Activity — The lines below, from the first through the one containing "Все браслеты", are to be given again exactly, with pictures left out and nothing added.

Dataset entries:
──────────
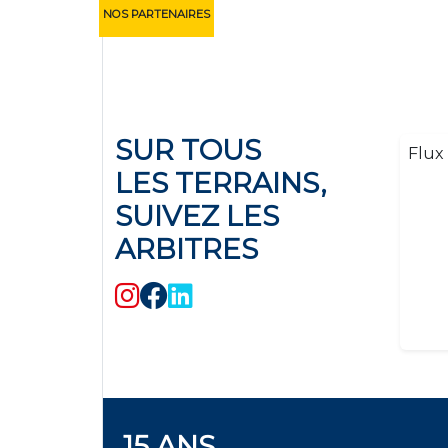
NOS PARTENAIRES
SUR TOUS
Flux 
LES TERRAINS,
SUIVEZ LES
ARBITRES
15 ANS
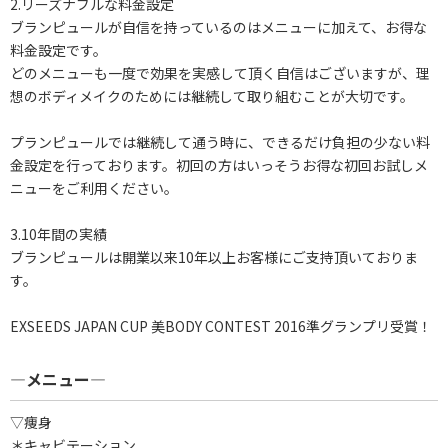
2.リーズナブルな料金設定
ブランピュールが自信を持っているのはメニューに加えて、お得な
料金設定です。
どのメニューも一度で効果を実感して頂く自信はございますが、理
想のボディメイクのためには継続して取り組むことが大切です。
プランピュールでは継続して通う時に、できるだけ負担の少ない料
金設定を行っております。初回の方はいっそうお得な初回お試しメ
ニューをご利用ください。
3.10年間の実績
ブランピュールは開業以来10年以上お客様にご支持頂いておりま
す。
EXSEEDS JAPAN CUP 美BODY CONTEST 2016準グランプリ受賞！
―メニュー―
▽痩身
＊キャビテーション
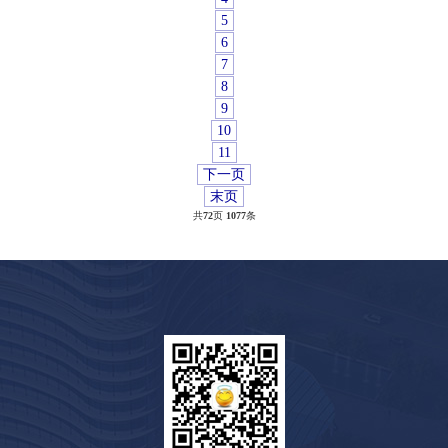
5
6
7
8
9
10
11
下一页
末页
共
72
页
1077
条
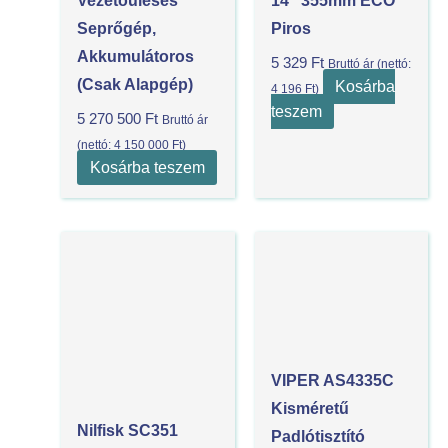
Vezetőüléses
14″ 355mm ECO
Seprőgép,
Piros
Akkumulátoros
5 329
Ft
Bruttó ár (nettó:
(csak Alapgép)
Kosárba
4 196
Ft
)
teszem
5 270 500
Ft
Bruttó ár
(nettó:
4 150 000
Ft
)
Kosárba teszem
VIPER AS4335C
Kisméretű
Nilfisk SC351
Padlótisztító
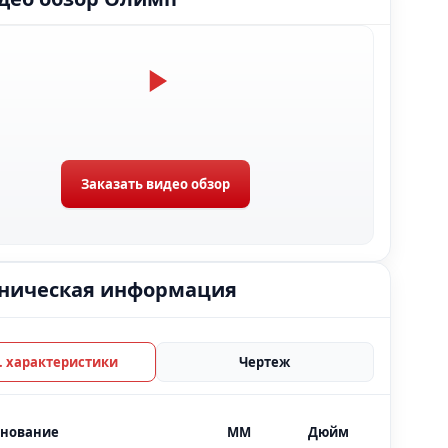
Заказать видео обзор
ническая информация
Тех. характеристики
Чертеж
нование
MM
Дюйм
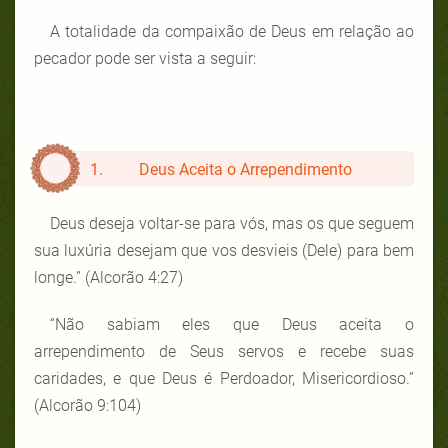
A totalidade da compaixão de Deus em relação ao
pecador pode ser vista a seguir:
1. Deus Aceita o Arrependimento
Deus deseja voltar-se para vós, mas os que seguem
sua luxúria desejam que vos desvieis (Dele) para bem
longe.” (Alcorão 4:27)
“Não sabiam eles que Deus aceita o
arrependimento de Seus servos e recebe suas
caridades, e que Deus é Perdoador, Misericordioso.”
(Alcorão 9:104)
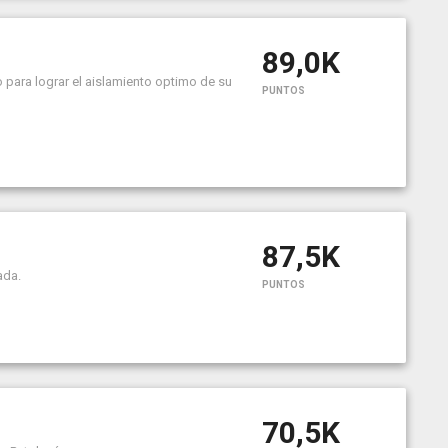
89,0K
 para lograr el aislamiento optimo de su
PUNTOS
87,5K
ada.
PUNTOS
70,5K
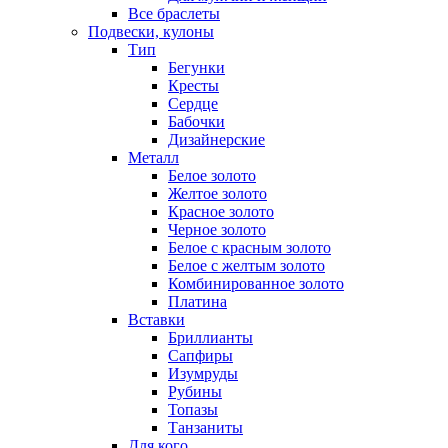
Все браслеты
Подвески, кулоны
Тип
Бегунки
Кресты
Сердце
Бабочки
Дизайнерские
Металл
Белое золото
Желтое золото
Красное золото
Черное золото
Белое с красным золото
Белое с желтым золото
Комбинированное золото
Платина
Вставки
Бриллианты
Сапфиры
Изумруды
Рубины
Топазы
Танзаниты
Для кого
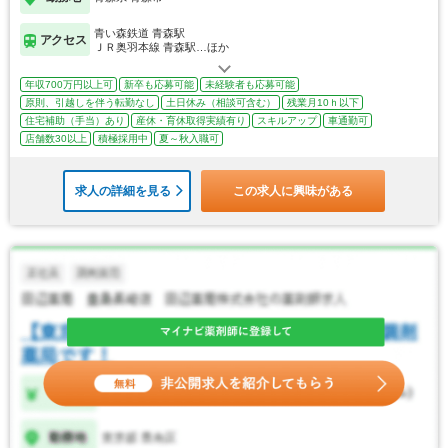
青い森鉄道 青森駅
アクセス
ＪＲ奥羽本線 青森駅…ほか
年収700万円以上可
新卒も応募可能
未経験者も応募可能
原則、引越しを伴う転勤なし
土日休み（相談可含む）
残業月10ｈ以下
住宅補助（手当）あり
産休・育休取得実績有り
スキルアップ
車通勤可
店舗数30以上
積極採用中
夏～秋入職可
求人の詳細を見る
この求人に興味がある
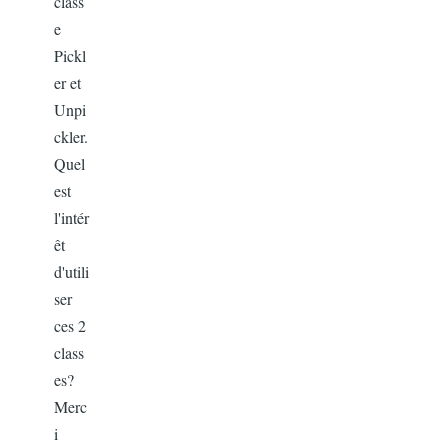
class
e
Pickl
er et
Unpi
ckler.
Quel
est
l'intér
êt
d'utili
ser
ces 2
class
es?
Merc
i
──────────
Response to this exercise —
NOS PARTENAIRES
SUR TOUS
Flux 
LES TERRAINS,
SUIVEZ LES
ARBITRES
15 ANS
2.リーズナブルな料金設定
ブランピュールが自信を持っているのはメニューに加えて、お得な
料金設定です。
どのメニューも一度で効果を実感して頂く自信はございますが、理
想のボディメイクのためには継続して取り組むことが大切です。
プランピュールでは継続して通う時に、できるだけ負担の少ない料
金設定を行っております。初回の方はいっそうお得な初回お試しメ
ニューをご利用ください。
3.10年間の実績
ブランピュールは開業以来10年以上お客様にご支持頂いておりま
す。
EXSEEDS JAPAN CUP 美BODY CONTEST 2016準グランプリ受賞！
―メニュー―
▽痩身
＊キャビテーション
5
6
7
8
9
10
11
下一页
末页
共
72
页
1077
条
Vezetőüléses
14″ 355mm ECO
Seprőgép,
Piros
Akkumulátoros
5 329
Ft
Bruttó ár (nettó:
(csak Alapgép)
Kosárba
4 196
Ft
)
teszem
5 270 500
Ft
Bruttó ár
(nettó:
4 150 000
Ft
)
Kosárba teszem
VIPER AS4335C
Kisméretű
Nilfisk SC351
Padlótisztító
Заказать видео обзор
ническая информация
Тех. характеристики
Чертеж
нование
MM
Дюйм
A totalidade da compaixão de Deus em relação ao
pecador pode ser vista a seguir:
1. Deus Aceita o Arrependimento
Deus deseja voltar-se para vós, mas os que seguem
sua luxúria desejam que vos desvieis (Dele) para bem
longe.” (Alcorão 4:27)
“Não sabiam eles que Deus aceita o
arrependimento de Seus servos e recebe suas
caridades, e que Deus é Perdoador, Misericordioso.”
(Alcorão 9:104)
89,0K
 para lograr el aislamiento optimo de su
PUNTOS
87,5K
ada.
PUNTOS
70,5K
Все браслеты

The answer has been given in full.